The Week says technology is making addicts of all of us. My husband will be posting next week about Men and Technology Enchantment–I can’t wait for that.
As a woman and SAHM, it’s definitely a mental and almost spiritual discipline to put my smart phone down, turn the computer off, and stay engaged with my kids.
Every time I get a new email, FB message, or tweet, it’s a chance to escape and engage in what feels like the outside world, or the real world. Someone outside of this house–someone over three feet tall–wants me, needs me, likes me! If it let myself, I can miss out on the Very Real in front of me.
(Below is something I wrote after a particularly social-media obsessed day.)
We’ll continue our look at the Spiritual Discipline of Childlike Contentment/Presentness; in light of that, I felt like this article was worth considering.

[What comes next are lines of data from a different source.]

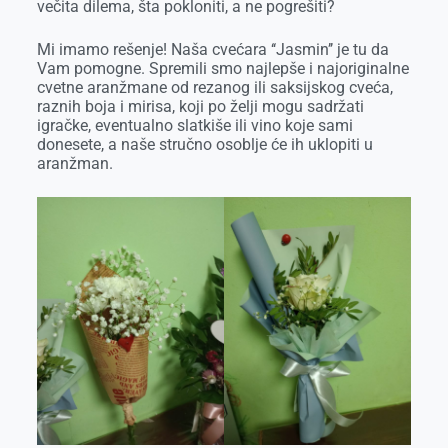
večita dilema, šta pokloniti, a ne pogrešiti?
Mi imamo rešenje! Naša cvećara ‘‘Jasmin’’ je tu da
Vam pomogne. Spremili smo najlepše i najoriginalne
cvetne aranžmane od rezanog ili saksijskog cveća,
raznih boja i mirisa, koji po želji mogu sadržati
igračke, eventualno slatkiše ili vino koje sami
donesete, a naše stručno osoblje će ih uklopiti u
aranžman.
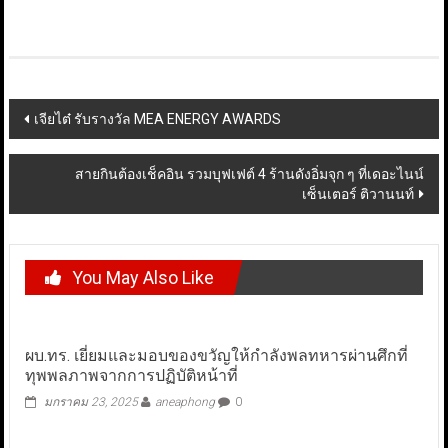
Post
เจียไต๋ รับรางวัล MEA ENERGY AWARDS
navigation
สายกินต้องเช็คอิน รวมบุฟเฟต์ 4 ร้านดังอิ่มจุก ๆ ที่เดอะไนน์
เซ็นเตอร์ ติวานนท์
You May Also Like
ผบ.ทร. เยี่ยมและมอบของขวัญให้กำลังพลทหารผ่านศึกที่
ทุพพลภาพจากการปฏิบัติหน้าที่
มกราคม 23, 2025
aneaphong
0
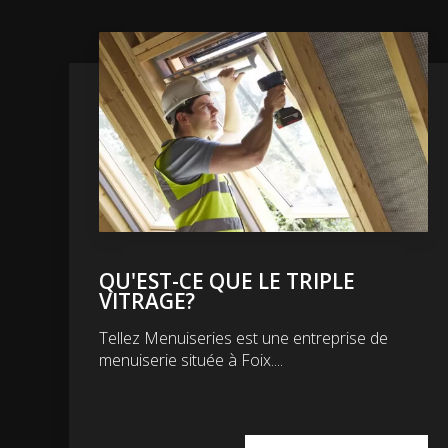
QU'EST-CE QUE LE TRIPLE
VITRAGE?
Tellez Menuiseries est une entreprise de
menuiserie située à Foix....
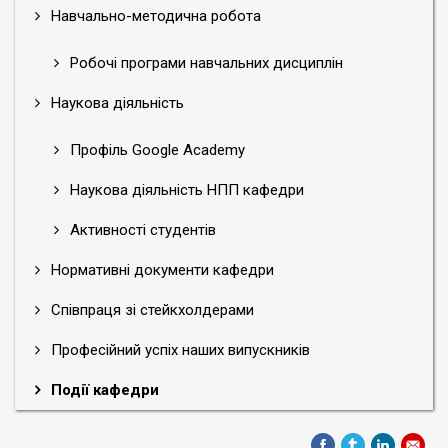
Навчально-методична робота
Робочі програми навчальних дисциплін
Наукова діяльність
Профіль Google Academy
Наукова діяльність НПП кафедри
Активності студентів
Нормативні документи кафедри
Співпраця зі стейкхолдерами
Професійний успіх наших випускників
Події кафедри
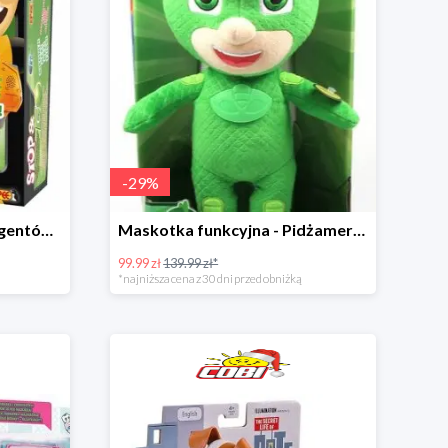
-
29
%
Gra Stop & Go - Wyścig agentów w super cenie
Maskotka funkcyjna - Pidżamersi w super cenie
99.99 zł
139.99 zł*
*najniższa cena z 30 dni przed obniżką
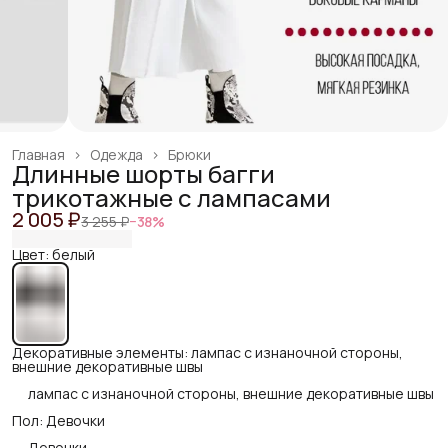
Главная
›
Одежда
›
Брюки
Длинные шорты багги
трикотажные с лампасами
2 005 ₽
3 255 ₽
−
38
%
Цвет: белый
Декоративные элементы: лампас с изнаночной стороны,
внешние декоративные швы
лампас с изнаночной стороны, внешние декоративные швы
Пол: Девочки
Девочки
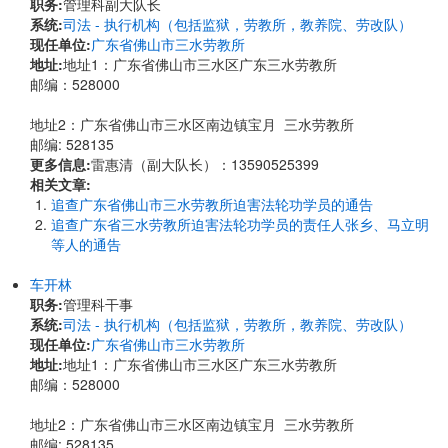
职务:
管理科副大队长
系统:
司法 - 执行机构（包括监狱，劳教所，教养院、劳改队）
现任单位:
广东省佛山市三水劳教所
地址:
​地址1：广东省佛山市三水区广东三水劳教所
邮编：528000
地址2：广东省佛山市三水区南边镇宝月 三水劳教所
邮编: 528135
更多信息:
雷惠清（副大队长）：13590525399
相关文章:
追查广东省佛山市三水劳教所迫害法轮功学员的通告
追查广东省三水劳教所迫害法轮功学员的责任人张乡、马立明
等人的通告
车开林
职务:
管理科干事
系统:
司法 - 执行机构（包括监狱，劳教所，教养院、劳改队）
现任单位:
广东省佛山市三水劳教所
地址:
​地址1：广东省佛山市三水区广东三水劳教所
邮编：528000
地址2：广东省佛山市三水区南边镇宝月 三水劳教所
邮编: 528135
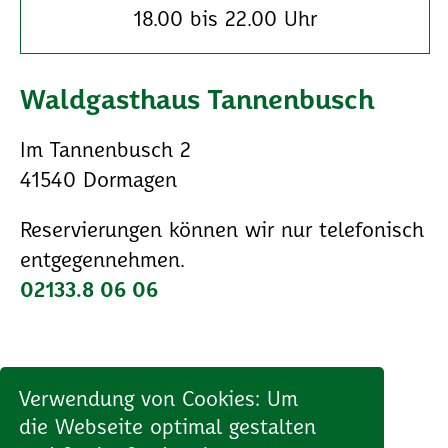
18.00 bis 22.00 Uhr
Waldgasthaus Tannenbusch
Im Tannenbusch 2
41540 Dormagen
Reservierungen können wir nur telefonisch
entgegennehmen.
02133.8 06 06
Verwendung von Cookies: Um
die Webseite optimal gestalten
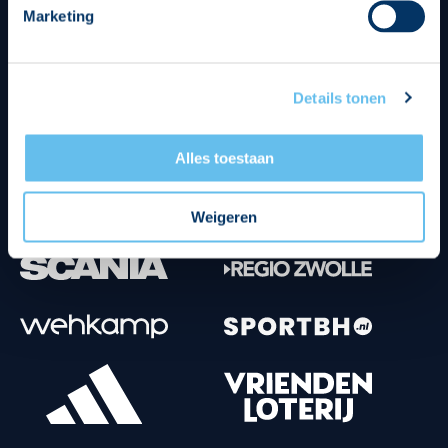
Marketing
Tenuesponsoren
Details tonen
Alles toestaan
Weigeren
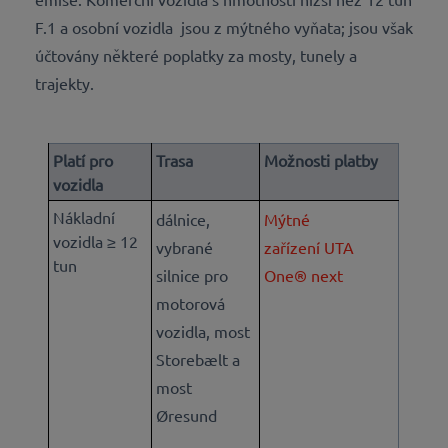
F.1 a osobní vozidla jsou z mýtného vyňata; jsou však
účtovány některé poplatky za mosty, tunely a
trajekty.
Platí pro
Trasa
Možnosti platby
vozidla
Nákladní
dálnice,
Mýtné
vozidla ≥ 12
vybrané
zařízení UTA
tun
silnice pro
One® next
motorová
vozidla, most
Storebælt a
most
Øresund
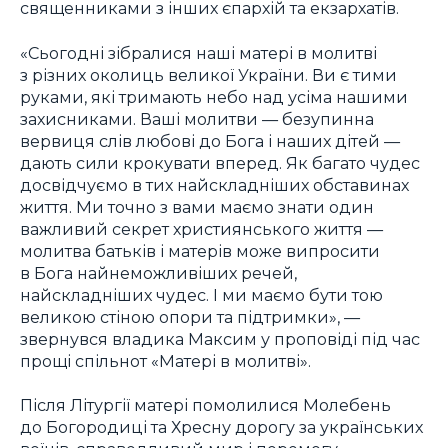
священниками з інших єпархій та екзархатів.
«Сьогодні зібралися наші матері в молитві
з різних околиць великої України. Ви є тими
руками, які тримають небо над усіма нашими
захисниками. Ваші молитви — безупинна
вервиця слів любові до Бога і наших дітей —
дають сили крокувати вперед. Як багато чудес
досвідчуємо в тих найскладніших обставинах
життя. Ми точно з вами маємо знати один
важливий секрет християнського життя —
молитва батьків і матерів може випросити
в Бога найнеможливіших речей,
найскладніших чудес. І ми маємо бути тою
великою стіною опори та підтримки», —
звернувся владика Максим у проповіді під час
прощі спільнот «Матері в молитві».
Після Літургії матері помолилися Молебень
до Богородиці та Хресну дорогу за українських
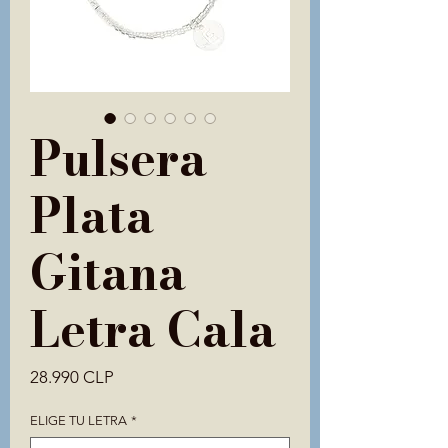
Pulsera
Plata
Gitana
Letra Cala
Precio
28.990 CLP
ELIGE TU LETRA
*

“Next year, for the first time, ‘Internet Use Disorder’ will be listed in the appendix of the Diagnostic and Statistical Manual of Mental Disorders…”It’s this basic cultural recognition that people have a pathological relationship with their devices,” says Standford University psychologist Kelly McGonigal.
The article goes on to say that our brains have been rewired to receive pleasurable “squirts of dopamine” every time we receive a new text, tweet, or email…our sense of expectation and reward are beginning to resemble those of cocaine addicts and alcoholics–especially for those who spend more than 38 hours a week online.
What about you? Are you addicted to the internet? Are you distracted and excited by online attention? What keeps you present when the online world is calling?